NOMA responded, writing, “While we can’t speak about others considered for this post, Maples’s breadth of experience and emphasis on sustained collaboration with artists and institutions in Africa and around the world set her apart from other candidates. Maples’s research and work focuses on areas where NOMA is seeking to grow, including leading a crucial reconsideration of how North American museums collect and present African art.”

As the post garnered hundreds of negative comments, the museum occasionally attempted to respond without giving much more information on the hiring process, reiterating that Maple’s experience ad connections with African institutions set her apart.

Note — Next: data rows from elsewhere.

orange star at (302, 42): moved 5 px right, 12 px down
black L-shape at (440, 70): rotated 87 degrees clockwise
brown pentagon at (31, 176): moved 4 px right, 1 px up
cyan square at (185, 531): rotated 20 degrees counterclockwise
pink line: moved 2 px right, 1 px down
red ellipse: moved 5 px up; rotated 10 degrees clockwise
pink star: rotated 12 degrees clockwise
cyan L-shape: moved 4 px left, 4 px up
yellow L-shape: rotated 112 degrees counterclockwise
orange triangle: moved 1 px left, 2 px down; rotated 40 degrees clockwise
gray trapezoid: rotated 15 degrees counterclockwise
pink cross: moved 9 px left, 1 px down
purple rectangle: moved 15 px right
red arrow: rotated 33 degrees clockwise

Maples has a PhD in Visual Studies from the University of California, Santa Cruz and was previously curator of global African arts at the North Carolina Museum of Art. She has also held curatorial roles at Stanford University’s Cantor Arts Center; the Yale University Art Gallery; the National Museum of African Art, Smithsonian Institution; the High Desert Museum; and the Hearst Museum of Anthropology at the University of California, Berkeley.

In a press release announcing the new appointment, Maples said she was focusing on “how to fill historical gaps in the museum’s extensive collection to tell the fullest story of African art possible and how NOMA can highlight the work of contemporary artists in Africa.”

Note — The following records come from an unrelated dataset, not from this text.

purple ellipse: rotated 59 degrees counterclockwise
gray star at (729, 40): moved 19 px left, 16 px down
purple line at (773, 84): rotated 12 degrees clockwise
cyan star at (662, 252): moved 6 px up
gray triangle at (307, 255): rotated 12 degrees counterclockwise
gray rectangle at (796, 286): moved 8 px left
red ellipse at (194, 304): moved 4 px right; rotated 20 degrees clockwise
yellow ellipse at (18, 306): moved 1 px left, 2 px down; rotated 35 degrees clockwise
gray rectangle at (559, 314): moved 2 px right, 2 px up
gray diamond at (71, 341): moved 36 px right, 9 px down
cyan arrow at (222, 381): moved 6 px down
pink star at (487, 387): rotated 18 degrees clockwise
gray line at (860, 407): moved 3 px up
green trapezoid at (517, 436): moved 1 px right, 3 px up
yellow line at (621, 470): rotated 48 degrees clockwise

The museum said that Maples is organizing “New Masks Now: Artists Innovating Masquerade in Contemporary West Africa,” which will open in 2025.

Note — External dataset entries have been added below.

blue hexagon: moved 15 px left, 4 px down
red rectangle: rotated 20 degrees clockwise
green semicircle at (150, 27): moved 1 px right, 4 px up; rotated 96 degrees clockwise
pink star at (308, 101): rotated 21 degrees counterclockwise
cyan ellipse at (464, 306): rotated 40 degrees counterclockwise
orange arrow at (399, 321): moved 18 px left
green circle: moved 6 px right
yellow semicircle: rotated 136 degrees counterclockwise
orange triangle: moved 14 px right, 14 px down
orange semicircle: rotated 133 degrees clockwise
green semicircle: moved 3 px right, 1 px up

In a statement to ARTnews, a press representative said the museum was “listening closely to feedback from New Orleans residents and the public on the appointment of the museum’s new Curator of African Art. We recognize the need for NOMA’s staff and the museum field at large to represent a diversity of backgrounds and perspectives. We take this priority very seriously for positions throughout the institution.”

“The search to fill this post,” the statement continued, “was conducted with guidance and recommendations from leaders in the field of historic African art, and we are committed to this appointment. Amanda Maples’s curatorial and academic experience combined with her sustained relationships with organizations and artists in Africa and her leadership in addressing decoloniality and restitution led us to select her for this post. We look forward to her work at NOMA and her continued contributions to the field at large.”

The museum said it would host a town hall as a “next step” to “openly discuss race and equity within museums.”

This is not the first time a US museum has faced blowback for hiring a white woman as an African art curator. In 2018, the Brooklyn Museum faced opposition from groups like Decolonize This Place after hiring Kristin Windmuller-Luna, a white woman, as an African art consulting curator. Director Anne Pasternak defended the decision, citing Windmuller-Luna’s “anticolonial approach to curating,” and enlisted experts such as curator Okwui Enwezor to issue statements in her favor.

[Editor’s Note, 7/3/2023, 6:00 p.m.: This article was updated to include a statement from the museum.]